ACTIVITY: Print every entry word for word, but omit the pictures.

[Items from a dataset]
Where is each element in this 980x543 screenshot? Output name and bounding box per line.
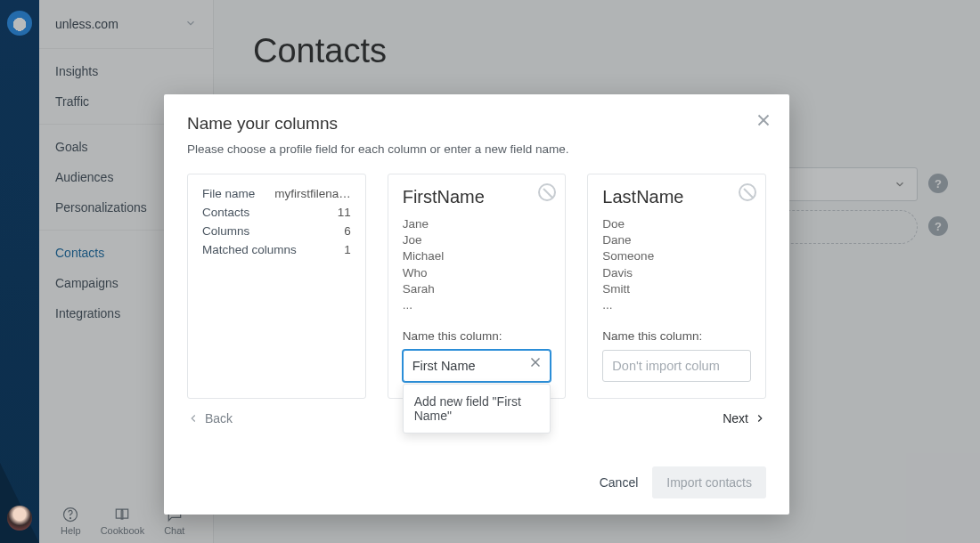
- import-dialog: Name your columns Please choose a profil…: [164, 94, 789, 515]
- summary-contacts: 11: [338, 206, 351, 219]
- clear-input-icon[interactable]: [527, 354, 543, 370]
- name-column-label: Name this column:: [602, 329, 751, 343]
- skip-column-icon[interactable]: [739, 183, 756, 201]
- summary-filename: myfirstfilena…: [274, 187, 351, 200]
- dialog-subtitle: Please choose a profile field for each c…: [187, 142, 766, 156]
- back-label: Back: [205, 411, 233, 425]
- summary-columns-label: Columns: [202, 224, 249, 238]
- summary-matched-label: Matched columns: [202, 243, 297, 256]
- column-header: LastName: [602, 187, 751, 207]
- avatar[interactable]: [7, 506, 32, 531]
- summary-contacts-label: Contacts: [202, 206, 249, 219]
- back-button[interactable]: Back: [187, 411, 366, 425]
- next-button[interactable]: Next: [587, 411, 766, 425]
- column-card-firstname: FirstName Jane Joe Michael Who Sarah ...…: [388, 174, 567, 399]
- close-icon[interactable]: [754, 110, 773, 130]
- summary-filename-label: File name: [202, 187, 255, 200]
- summary-card: File name myfirstfilena… Contacts 11 Col…: [187, 174, 366, 399]
- dialog-title: Name your columns: [187, 114, 766, 134]
- add-field-option[interactable]: Add new field "First Name": [403, 384, 551, 434]
- import-button[interactable]: Import contacts: [652, 466, 766, 498]
- cancel-button[interactable]: Cancel: [600, 475, 639, 490]
- name-column-label: Name this column:: [403, 329, 551, 343]
- column-preview: Jane Joe Michael Who Sarah ...: [403, 216, 551, 313]
- column-header: FirstName: [403, 187, 551, 207]
- summary-columns: 6: [344, 224, 351, 238]
- column-card-lastname: LastName Doe Dane Someone Davis Smitt ..…: [587, 174, 766, 399]
- column-name-input[interactable]: [602, 350, 751, 382]
- column-preview: Doe Dane Someone Davis Smitt ...: [602, 216, 751, 313]
- summary-matched: 1: [344, 243, 351, 256]
- next-label: Next: [723, 411, 748, 425]
- skip-column-icon[interactable]: [538, 183, 556, 201]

WRITTEN RESPONSE:
Where is each element in this 980x543 screenshot? Output name and bounding box per line.
- import-dialog: Name your columns Please choose a profil…: [164, 94, 789, 515]
- summary-contacts: 11: [338, 206, 351, 219]
- clear-input-icon[interactable]: [527, 354, 543, 370]
- name-column-label: Name this column:: [602, 329, 751, 343]
- skip-column-icon[interactable]: [739, 183, 756, 201]
- summary-filename: myfirstfilena…: [274, 187, 351, 200]
- dialog-subtitle: Please choose a profile field for each c…: [187, 142, 766, 156]
- back-label: Back: [205, 411, 233, 425]
- summary-columns-label: Columns: [202, 224, 249, 238]
- summary-matched-label: Matched columns: [202, 243, 297, 256]
- column-header: LastName: [602, 187, 751, 207]
- avatar[interactable]: [7, 506, 32, 531]
- summary-contacts-label: Contacts: [202, 206, 249, 219]
- back-button[interactable]: Back: [187, 411, 366, 425]
- next-button[interactable]: Next: [587, 411, 766, 425]
- column-card-firstname: FirstName Jane Joe Michael Who Sarah ...…: [388, 174, 567, 399]
- close-icon[interactable]: [754, 110, 773, 130]
- summary-filename-label: File name: [202, 187, 255, 200]
- summary-card: File name myfirstfilena… Contacts 11 Col…: [187, 174, 366, 399]
- dialog-title: Name your columns: [187, 114, 766, 134]
- add-field-option[interactable]: Add new field "First Name": [403, 384, 551, 434]
- import-button[interactable]: Import contacts: [652, 466, 766, 498]
- cancel-button[interactable]: Cancel: [600, 475, 639, 490]
- name-column-label: Name this column:: [403, 329, 551, 343]
- column-preview: Jane Joe Michael Who Sarah ...: [403, 216, 551, 313]
- column-header: FirstName: [403, 187, 551, 207]
- summary-columns: 6: [344, 224, 351, 238]
- column-card-lastname: LastName Doe Dane Someone Davis Smitt ..…: [587, 174, 766, 399]
- column-name-input[interactable]: [602, 350, 751, 382]
- column-preview: Doe Dane Someone Davis Smitt ...: [602, 216, 751, 313]
- summary-matched: 1: [344, 243, 351, 256]
- next-label: Next: [723, 411, 748, 425]
- skip-column-icon[interactable]: [538, 183, 556, 201]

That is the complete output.